Operators are added (in arbitrary order) to construct the operation descriptor type. For example, to describe a linear system solver after Cholesky decomposition for matrices A (m x n), B (n x nrhs) with double-complex values, m = 16, n = 16, nrhs = 4, row major layout for both A and B, lower fill for A, and execution on Ampere architecture, one would write:

#include <cusolverdx.hpp>

using Solver = decltype(cusolverdx::Size<16, 16, 4>()
              + cusolverdx::Precision<double>()
              + cusolverdx::Type<cusolverdx::type::complex>()
              + cusolverdx::Arrangement<cusolverdx::row_major>()
              + cusolverdx::FillMode<cusolverdx::lower>()
              + cusolverdx::Function<cusolverdx::function::posv>()
              + cusolverdx::SM<800>());

For a function descriptor to be complete, the following is required:

One, and only one, Size Operator.

One, and only one, Function Operator.

One, and only one, SM Operator.

Size Operator#

cusolverdx::Size<unsigned int M, unsigned int N = M, unsigned int NRHS = 1>()

Sets the problem size of the function to be executed.

For POSV:

M - number of rows in matrix A.
N - number of columns in matrices A.
NRHS - number of right-hand sides in matrix B.

For example, for POSV M, N, and RHS specify that the inverse of the square A (M x N) matrix is multiplied by B (M x NRHS) which results in X (N x NRHS) matrix. If M and N are not equal, compile-time evaluation will fail leading to a compilation error with a message detailing the reason.

Some problems don’t require all three sizes to be defined. For example, for POTRF we only need M because A is square matrix and matrix B is not involved, in which case we can simply use Size<M>().

Type Operator#

cubladx::Type<cusolverdx::type T>;

namespace cusolverdx {
  enum class type
  {
    real,
    complex
  };
}

Sets the type of input and output data used in computation. Use type::real for real data type, and type::complex for complex data type.

Precision Operator#

cusolverdx::Precision<Prec>;

Sets the floating-point precision of A, B, and X. cuSolverDx does not currently support mixed precision for A, B, and X.

The supported precision type is float or double.

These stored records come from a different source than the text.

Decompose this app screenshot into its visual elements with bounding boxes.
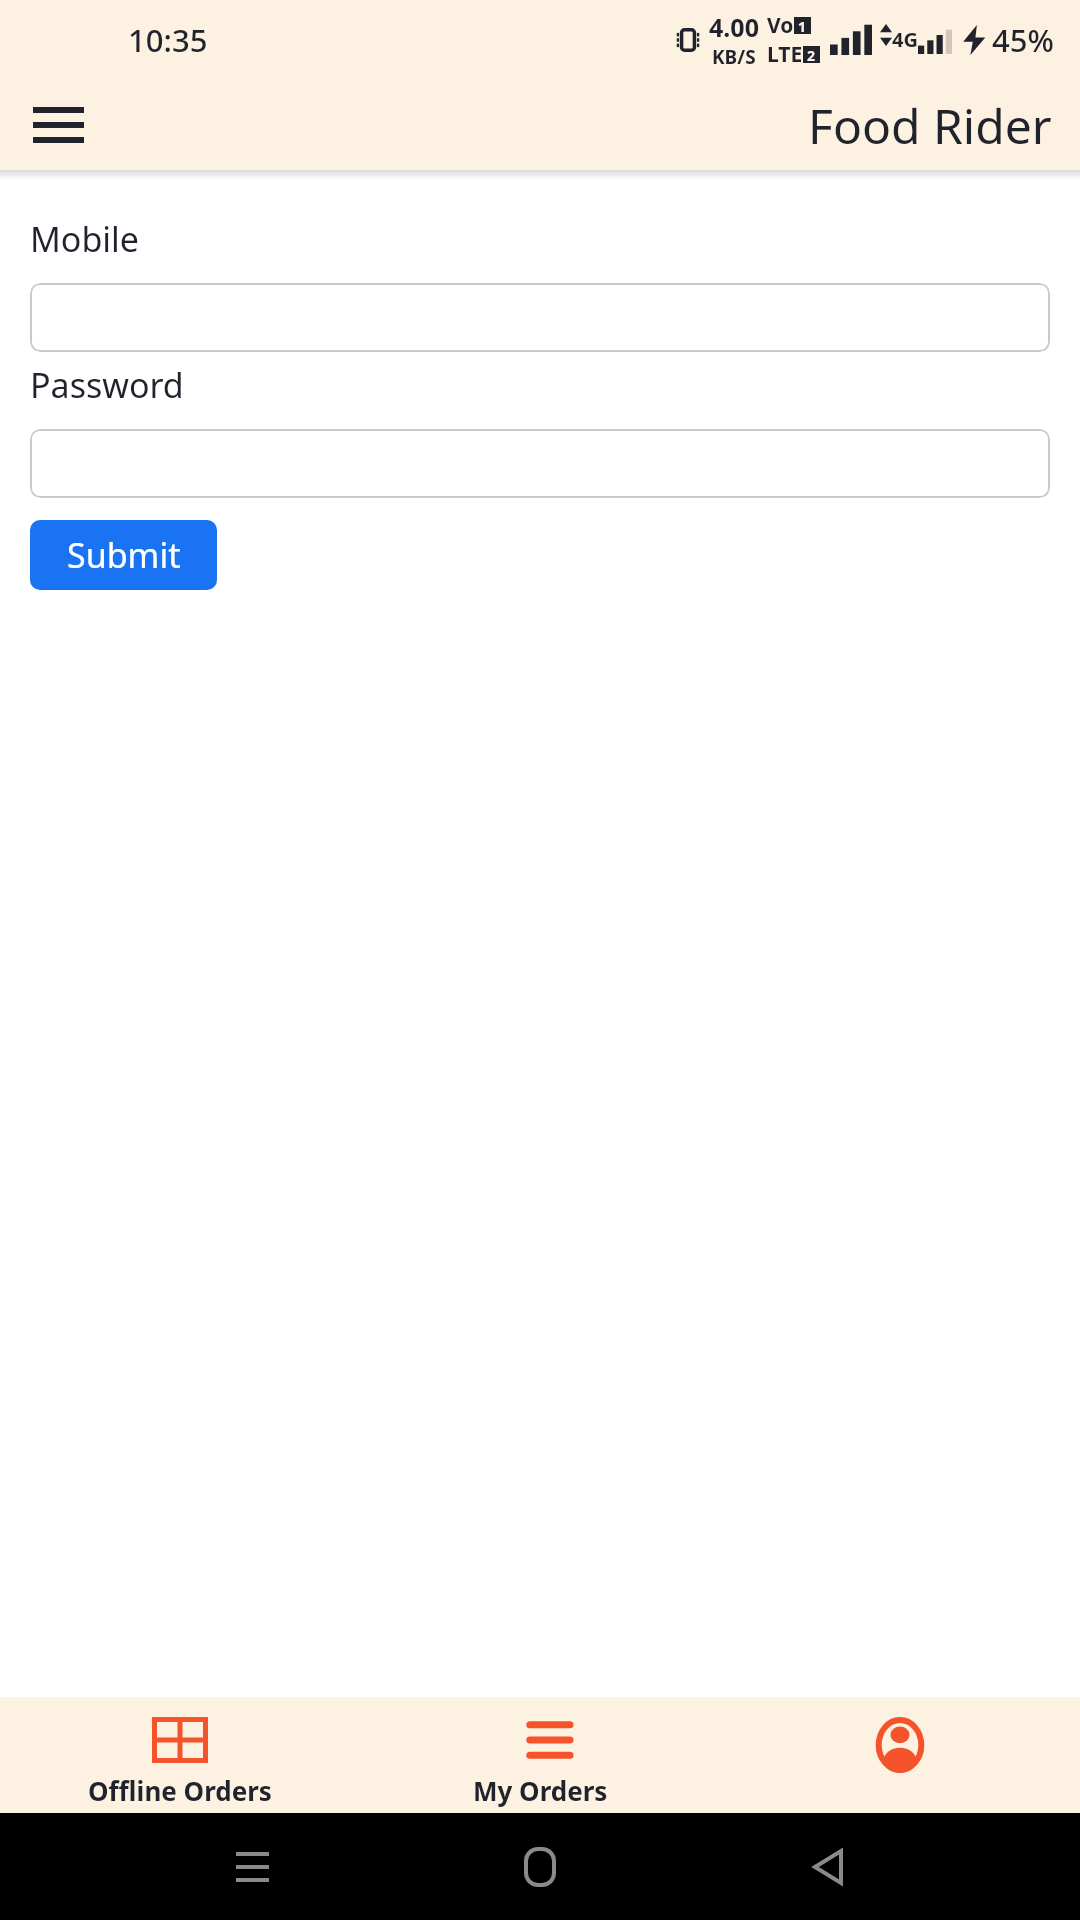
button[interactable]: Profile	[720, 1697, 1080, 1773]
button[interactable]: Back	[798, 1837, 858, 1897]
staticText: Password	[30, 362, 184, 408]
button[interactable]: Offline Orders	[0, 1697, 360, 1808]
staticText: Offline Orders	[88, 1773, 272, 1808]
button[interactable]: Home	[510, 1837, 570, 1897]
staticText: 4G	[892, 26, 918, 53]
staticText: My Orders	[473, 1773, 608, 1808]
button[interactable]	[30, 283, 1050, 352]
button[interactable]: My Orders	[360, 1697, 720, 1808]
button[interactable]: Submit	[30, 520, 217, 590]
staticText: Vo	[767, 11, 794, 40]
staticText: 1	[798, 17, 807, 34]
button[interactable]: Open navigation menu	[26, 93, 90, 157]
staticText: Food Rider	[808, 93, 1052, 158]
staticText: LTE	[767, 40, 803, 69]
staticText: 2	[807, 46, 816, 63]
staticText: Mobile	[30, 216, 140, 262]
button[interactable]	[30, 429, 1050, 498]
staticText: 4.00	[709, 10, 759, 44]
staticText: 10:35	[128, 19, 208, 61]
button[interactable]: Recent apps	[222, 1837, 282, 1897]
staticText: 45%	[992, 19, 1054, 61]
staticText: KB/S	[712, 44, 756, 70]
staticText: Submit	[67, 532, 181, 578]
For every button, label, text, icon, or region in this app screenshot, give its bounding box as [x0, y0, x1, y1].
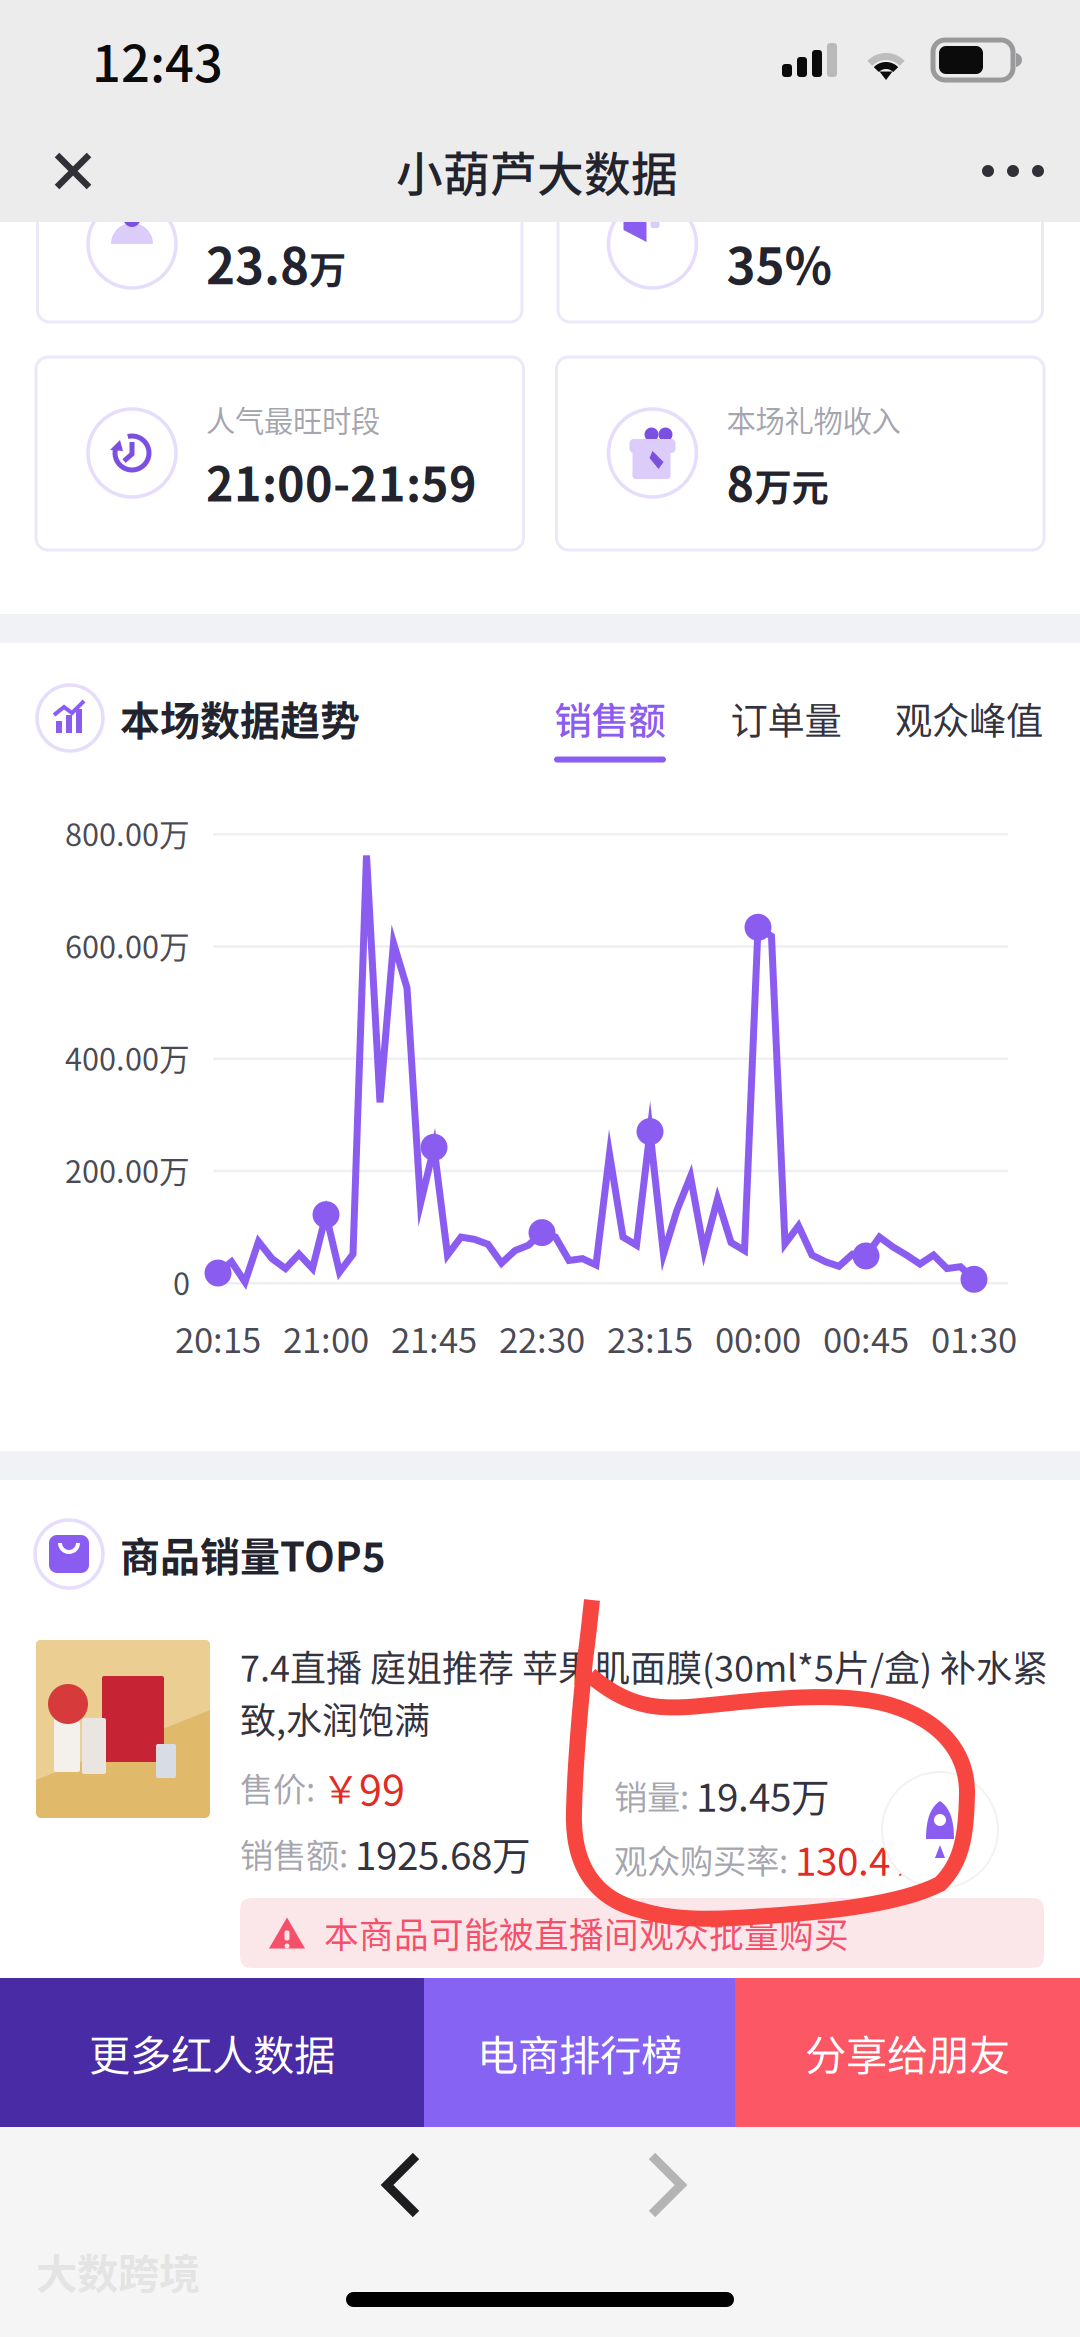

The set precision is used for both input and output.

Arrangement Operator#

cusolverdx::Arrangement<cusolverdx::arrangement A, cusolverdx::arrangement B = A>;

namespace cusolverdx {
  enum class arrangement
  {
    col_major,
    row_major
  };

  inline constexpr auto col_major   = arrangement::col_major;
  inline constexpr auto row_major   = arrangement::row_major;
}

Sets the storage layout for A and B matrices used in the function. The order can be either column-major or row-major.

FillMode Operator#

cusolverdx::FillMode<cusolverdx::fill_mode A>;

namespace cusolverdx {
  enum class fill_mode
  {
      upper,
      lower,
  };

  inline constexpr auto upper = fill_mode::upper;
  inline constexpr auto lower = fill_mode::lower;
  }

Indicates which part (lower or upper) of the dense matrix A is filled and consequently should be used by the function.

BatchesPerBlock Operator#

cusolverdx::BatchesPerBlock<unsigned int BPB>()

Number of batches to compute in parallel within a single CUDA block. The default is 1 batch per block.

Note

Multiple BPB impacts directly on performance and the shared memory usage. We recommend using the default 1 for matrix A size larger or equal to 16 x 16, and for smaller size of A always use Suggested batches per block trait to get the optimal performance.

LeadingDimension Operator#

cusolverdx::LeadingDimension<unsigned int LDA, unsigned int LDB>()

Defines leading dimensions for matrices A and B. Note that the leading dimensions correspond to the shared memory storage of the matrices that are passed to cuSolverDx.

The leading dimension of a matrix is a stride (in elements) to the beginning of the next column for a column-major matrix or the next row for a row-major matrix.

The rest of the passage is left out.